State how many lines in the records below contain the string "EPSON", and give nothing besides that number.

Dataset entries
>>>
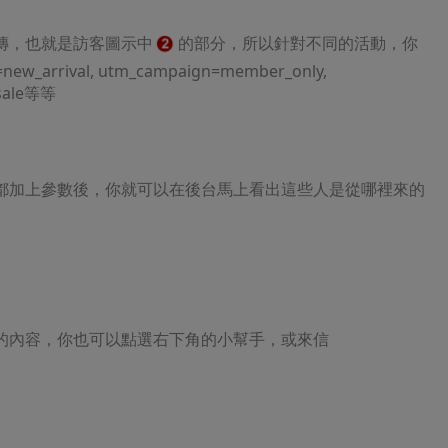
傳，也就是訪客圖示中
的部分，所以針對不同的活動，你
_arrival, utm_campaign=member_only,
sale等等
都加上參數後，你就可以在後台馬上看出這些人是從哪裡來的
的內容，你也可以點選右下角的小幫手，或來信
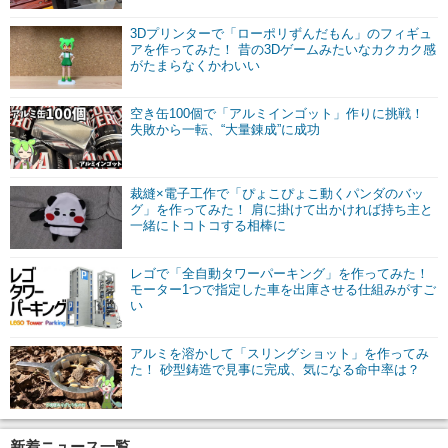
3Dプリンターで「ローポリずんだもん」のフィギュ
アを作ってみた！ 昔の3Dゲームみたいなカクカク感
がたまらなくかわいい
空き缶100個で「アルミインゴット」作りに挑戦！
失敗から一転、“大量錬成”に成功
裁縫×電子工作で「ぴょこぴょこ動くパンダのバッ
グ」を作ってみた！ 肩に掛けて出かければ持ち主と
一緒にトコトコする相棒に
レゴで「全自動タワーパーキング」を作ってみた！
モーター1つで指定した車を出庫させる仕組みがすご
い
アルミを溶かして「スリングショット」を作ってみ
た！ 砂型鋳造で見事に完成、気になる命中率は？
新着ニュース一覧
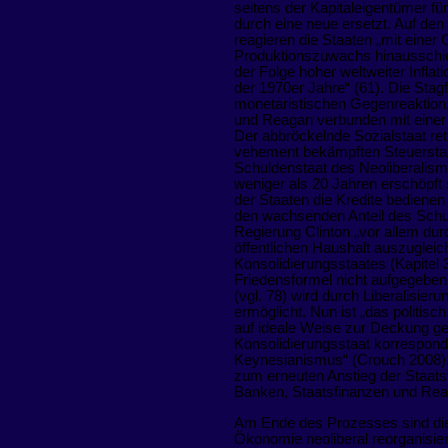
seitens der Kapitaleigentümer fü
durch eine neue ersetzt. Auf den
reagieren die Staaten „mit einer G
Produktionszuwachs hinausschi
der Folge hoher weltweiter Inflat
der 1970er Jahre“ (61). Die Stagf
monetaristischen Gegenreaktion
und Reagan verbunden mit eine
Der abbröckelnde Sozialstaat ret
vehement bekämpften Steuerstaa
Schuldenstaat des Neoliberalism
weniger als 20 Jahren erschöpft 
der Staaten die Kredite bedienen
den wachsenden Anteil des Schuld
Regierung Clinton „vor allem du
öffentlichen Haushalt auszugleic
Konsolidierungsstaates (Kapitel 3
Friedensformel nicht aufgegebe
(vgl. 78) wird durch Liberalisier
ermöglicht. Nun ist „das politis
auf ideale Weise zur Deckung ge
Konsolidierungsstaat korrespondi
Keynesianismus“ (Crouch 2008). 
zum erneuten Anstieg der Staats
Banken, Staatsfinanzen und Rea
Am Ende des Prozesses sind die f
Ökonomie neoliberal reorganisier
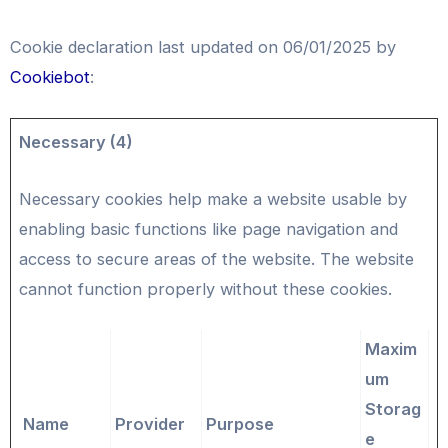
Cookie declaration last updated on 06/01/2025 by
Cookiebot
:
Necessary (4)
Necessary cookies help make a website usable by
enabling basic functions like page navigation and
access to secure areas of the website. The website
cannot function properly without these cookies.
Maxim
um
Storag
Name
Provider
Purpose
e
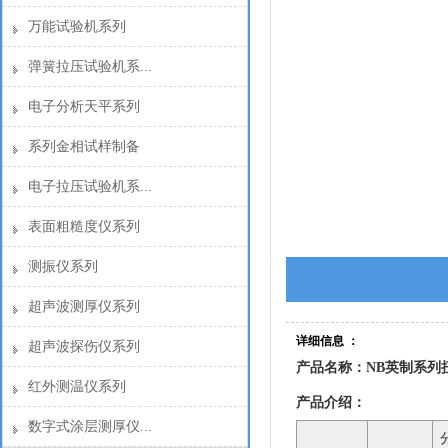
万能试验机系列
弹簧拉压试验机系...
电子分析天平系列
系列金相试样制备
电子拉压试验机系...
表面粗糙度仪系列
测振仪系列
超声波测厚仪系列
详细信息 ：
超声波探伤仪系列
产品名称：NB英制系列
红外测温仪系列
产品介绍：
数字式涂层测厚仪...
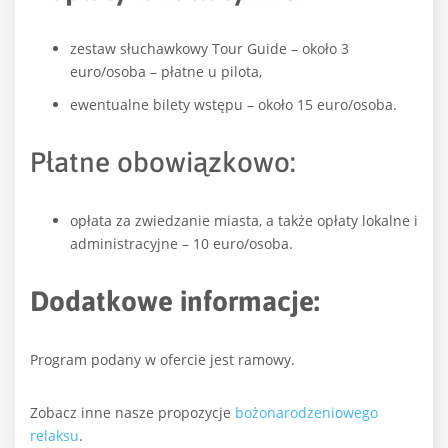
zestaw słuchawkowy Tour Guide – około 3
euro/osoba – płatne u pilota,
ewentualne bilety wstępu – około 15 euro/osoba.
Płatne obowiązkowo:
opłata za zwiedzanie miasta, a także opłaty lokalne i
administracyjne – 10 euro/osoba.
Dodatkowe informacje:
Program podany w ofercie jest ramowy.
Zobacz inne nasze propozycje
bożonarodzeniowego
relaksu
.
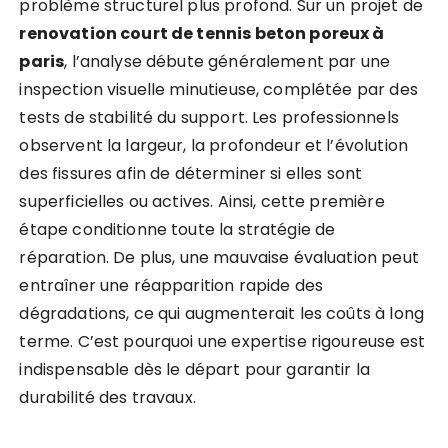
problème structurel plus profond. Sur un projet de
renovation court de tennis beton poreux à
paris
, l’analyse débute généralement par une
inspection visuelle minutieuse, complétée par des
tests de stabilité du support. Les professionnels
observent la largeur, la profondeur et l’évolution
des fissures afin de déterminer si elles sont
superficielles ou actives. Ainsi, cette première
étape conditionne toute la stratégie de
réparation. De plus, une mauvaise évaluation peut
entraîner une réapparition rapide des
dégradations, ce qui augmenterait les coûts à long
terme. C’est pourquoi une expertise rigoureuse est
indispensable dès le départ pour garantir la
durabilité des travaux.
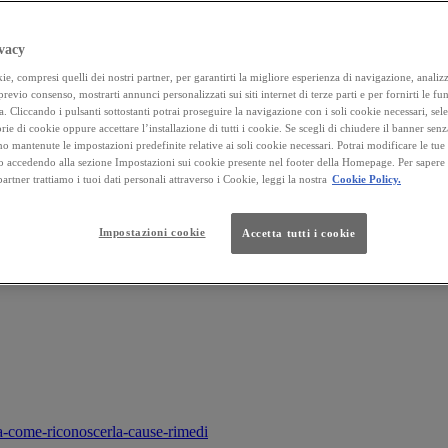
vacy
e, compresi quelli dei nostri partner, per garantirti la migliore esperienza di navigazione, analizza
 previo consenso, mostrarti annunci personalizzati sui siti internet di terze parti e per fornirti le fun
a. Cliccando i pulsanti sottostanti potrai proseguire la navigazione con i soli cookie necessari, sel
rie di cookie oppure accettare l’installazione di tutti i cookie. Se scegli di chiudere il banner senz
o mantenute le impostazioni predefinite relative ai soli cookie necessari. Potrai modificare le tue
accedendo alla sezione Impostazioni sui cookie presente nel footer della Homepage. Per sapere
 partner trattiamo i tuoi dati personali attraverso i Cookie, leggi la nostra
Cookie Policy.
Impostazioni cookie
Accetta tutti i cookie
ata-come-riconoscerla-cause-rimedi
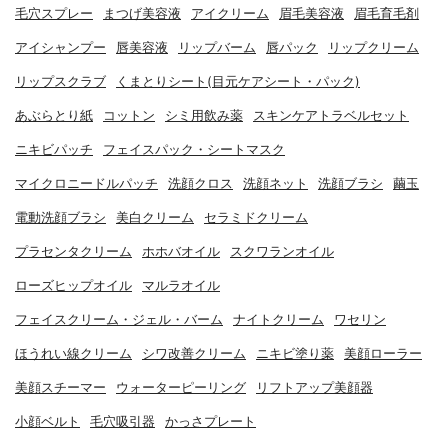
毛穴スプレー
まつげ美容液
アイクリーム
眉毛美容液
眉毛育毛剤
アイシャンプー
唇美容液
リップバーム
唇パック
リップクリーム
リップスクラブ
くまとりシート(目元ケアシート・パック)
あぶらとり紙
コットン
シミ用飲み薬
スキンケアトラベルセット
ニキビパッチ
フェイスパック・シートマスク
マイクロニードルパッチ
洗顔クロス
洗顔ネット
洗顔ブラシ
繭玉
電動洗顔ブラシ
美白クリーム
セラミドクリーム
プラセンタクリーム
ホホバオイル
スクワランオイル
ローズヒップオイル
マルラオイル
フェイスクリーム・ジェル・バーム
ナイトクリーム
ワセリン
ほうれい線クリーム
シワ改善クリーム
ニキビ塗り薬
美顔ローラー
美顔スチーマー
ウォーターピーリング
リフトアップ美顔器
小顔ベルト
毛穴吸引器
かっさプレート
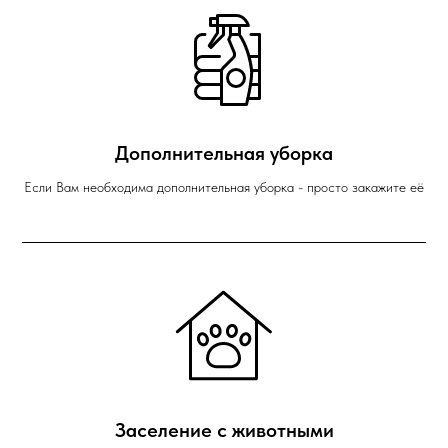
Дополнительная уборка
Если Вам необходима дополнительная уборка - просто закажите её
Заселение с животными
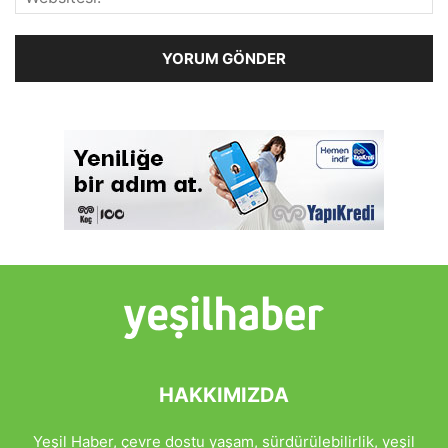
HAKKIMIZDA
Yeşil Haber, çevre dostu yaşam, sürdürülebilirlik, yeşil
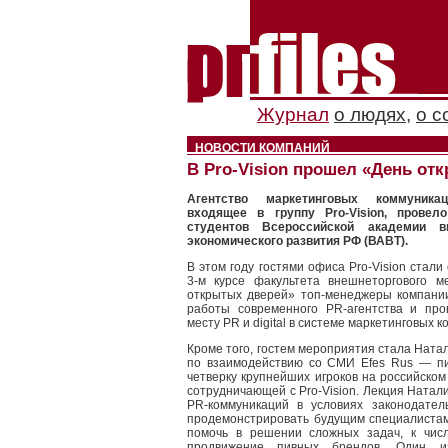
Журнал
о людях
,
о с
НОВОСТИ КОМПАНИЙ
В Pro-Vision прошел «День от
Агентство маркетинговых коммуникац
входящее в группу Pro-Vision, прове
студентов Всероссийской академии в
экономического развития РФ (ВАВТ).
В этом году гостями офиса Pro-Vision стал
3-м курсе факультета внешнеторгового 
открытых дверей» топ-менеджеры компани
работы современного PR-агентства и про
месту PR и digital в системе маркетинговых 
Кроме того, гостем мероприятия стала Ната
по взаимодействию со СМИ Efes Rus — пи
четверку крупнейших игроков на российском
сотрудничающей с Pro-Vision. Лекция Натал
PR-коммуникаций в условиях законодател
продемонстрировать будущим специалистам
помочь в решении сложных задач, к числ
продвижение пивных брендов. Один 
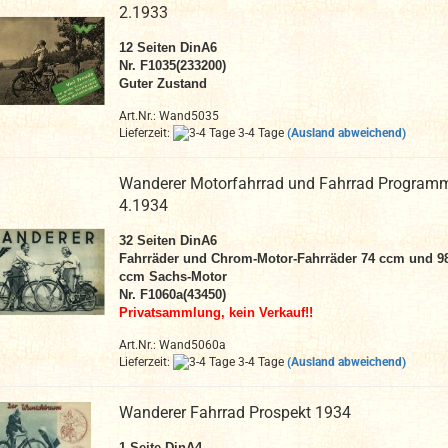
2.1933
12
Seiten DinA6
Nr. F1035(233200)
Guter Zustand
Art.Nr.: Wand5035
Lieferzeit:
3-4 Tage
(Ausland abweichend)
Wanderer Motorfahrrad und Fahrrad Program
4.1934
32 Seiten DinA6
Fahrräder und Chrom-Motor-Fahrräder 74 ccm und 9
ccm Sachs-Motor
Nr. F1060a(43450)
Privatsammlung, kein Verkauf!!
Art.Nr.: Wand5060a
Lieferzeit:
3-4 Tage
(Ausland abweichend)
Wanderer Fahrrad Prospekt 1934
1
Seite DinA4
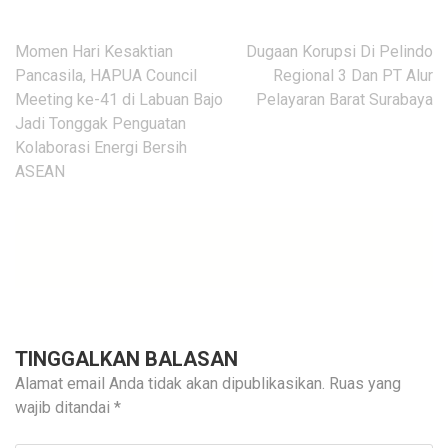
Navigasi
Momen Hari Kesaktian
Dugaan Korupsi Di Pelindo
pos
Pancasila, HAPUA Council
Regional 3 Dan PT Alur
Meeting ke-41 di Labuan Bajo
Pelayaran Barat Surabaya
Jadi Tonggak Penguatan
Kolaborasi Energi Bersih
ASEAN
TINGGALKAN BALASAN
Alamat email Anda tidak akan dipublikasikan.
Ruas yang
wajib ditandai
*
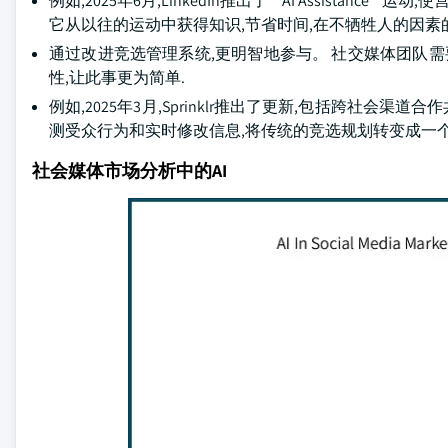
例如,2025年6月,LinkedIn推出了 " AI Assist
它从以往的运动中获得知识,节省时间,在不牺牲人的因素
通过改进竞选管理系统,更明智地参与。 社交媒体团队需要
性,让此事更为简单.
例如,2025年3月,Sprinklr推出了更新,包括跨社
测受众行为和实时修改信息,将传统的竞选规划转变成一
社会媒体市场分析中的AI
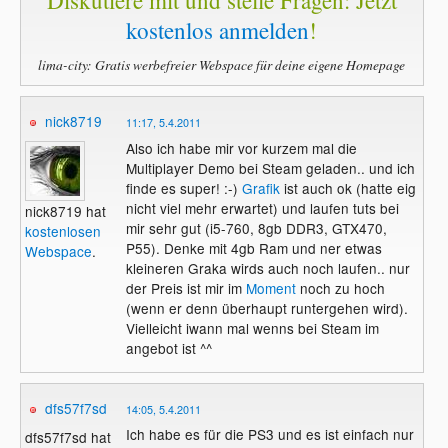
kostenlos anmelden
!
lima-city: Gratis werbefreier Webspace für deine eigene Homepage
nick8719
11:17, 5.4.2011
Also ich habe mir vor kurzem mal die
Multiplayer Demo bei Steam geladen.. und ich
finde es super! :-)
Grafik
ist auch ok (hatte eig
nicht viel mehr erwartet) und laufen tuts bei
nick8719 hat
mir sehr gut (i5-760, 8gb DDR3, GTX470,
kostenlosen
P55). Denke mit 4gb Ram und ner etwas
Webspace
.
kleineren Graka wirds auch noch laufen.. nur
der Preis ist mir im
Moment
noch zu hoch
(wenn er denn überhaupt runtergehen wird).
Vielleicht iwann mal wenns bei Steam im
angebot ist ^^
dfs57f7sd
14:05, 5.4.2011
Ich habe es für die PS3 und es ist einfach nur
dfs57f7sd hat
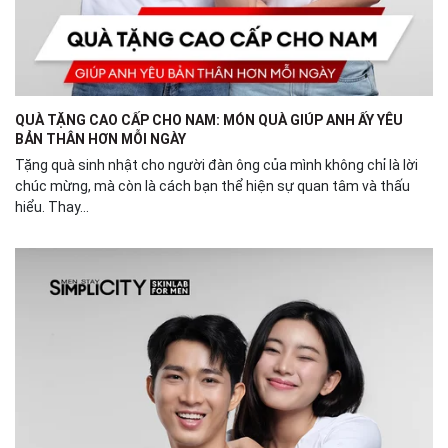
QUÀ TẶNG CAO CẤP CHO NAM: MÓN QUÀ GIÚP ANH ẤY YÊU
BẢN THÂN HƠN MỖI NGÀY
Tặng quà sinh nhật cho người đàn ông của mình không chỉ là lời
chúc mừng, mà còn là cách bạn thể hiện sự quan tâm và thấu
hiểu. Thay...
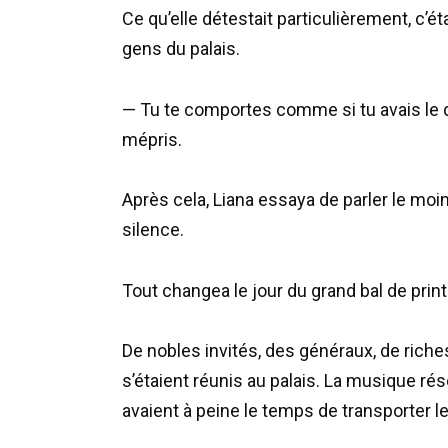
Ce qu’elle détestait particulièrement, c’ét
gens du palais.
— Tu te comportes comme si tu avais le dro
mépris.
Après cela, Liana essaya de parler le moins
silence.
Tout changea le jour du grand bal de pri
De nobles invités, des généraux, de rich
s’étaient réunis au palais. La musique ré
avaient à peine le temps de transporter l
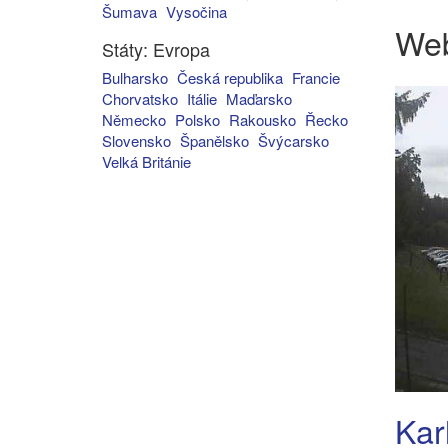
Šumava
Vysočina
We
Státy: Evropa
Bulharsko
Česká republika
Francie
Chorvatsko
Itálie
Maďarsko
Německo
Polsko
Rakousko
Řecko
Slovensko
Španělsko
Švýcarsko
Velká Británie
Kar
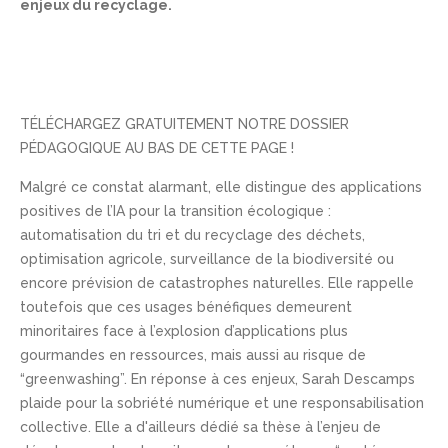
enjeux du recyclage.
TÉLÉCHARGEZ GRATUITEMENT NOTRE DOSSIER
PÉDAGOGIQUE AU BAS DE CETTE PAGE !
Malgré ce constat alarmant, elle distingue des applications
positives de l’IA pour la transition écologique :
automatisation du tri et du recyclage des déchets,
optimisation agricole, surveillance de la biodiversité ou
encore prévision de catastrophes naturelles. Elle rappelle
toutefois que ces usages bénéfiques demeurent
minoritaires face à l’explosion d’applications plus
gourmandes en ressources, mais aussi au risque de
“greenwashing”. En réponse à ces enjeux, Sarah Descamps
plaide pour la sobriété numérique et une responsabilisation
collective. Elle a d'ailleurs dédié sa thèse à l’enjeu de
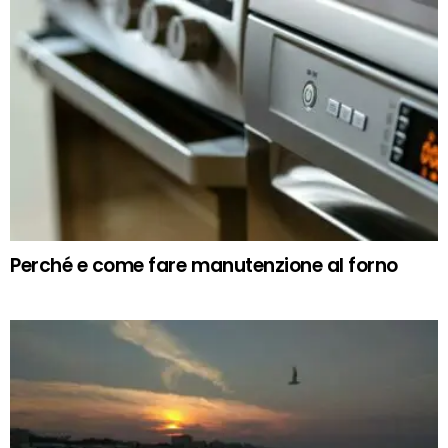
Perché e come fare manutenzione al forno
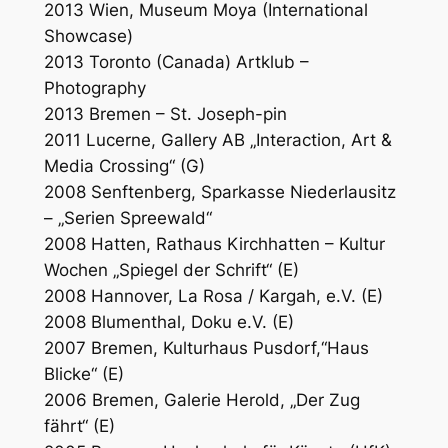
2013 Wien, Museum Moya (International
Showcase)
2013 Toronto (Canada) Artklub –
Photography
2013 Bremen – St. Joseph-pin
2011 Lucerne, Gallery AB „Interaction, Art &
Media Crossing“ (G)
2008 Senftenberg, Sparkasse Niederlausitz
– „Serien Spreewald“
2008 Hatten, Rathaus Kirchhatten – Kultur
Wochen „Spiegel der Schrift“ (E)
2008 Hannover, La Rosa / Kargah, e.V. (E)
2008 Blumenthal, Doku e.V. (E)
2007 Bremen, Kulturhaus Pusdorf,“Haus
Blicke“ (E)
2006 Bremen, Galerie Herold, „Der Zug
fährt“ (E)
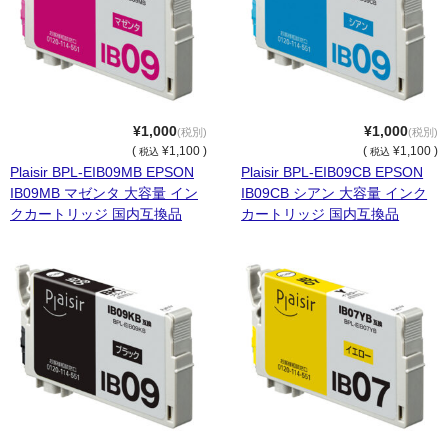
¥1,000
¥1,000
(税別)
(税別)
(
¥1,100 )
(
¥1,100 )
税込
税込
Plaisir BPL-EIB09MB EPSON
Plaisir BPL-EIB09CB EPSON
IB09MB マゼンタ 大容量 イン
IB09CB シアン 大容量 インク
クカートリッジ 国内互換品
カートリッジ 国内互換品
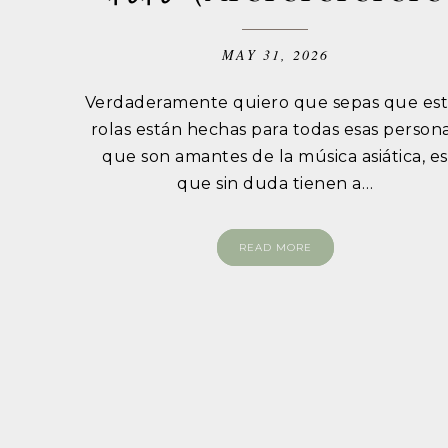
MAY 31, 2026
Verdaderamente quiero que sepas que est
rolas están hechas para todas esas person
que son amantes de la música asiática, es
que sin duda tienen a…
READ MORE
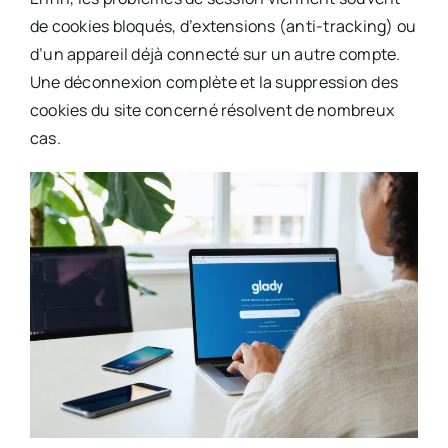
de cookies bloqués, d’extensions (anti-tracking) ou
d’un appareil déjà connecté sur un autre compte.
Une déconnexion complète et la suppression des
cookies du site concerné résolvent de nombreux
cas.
<<<
### COMPLETED TASK
2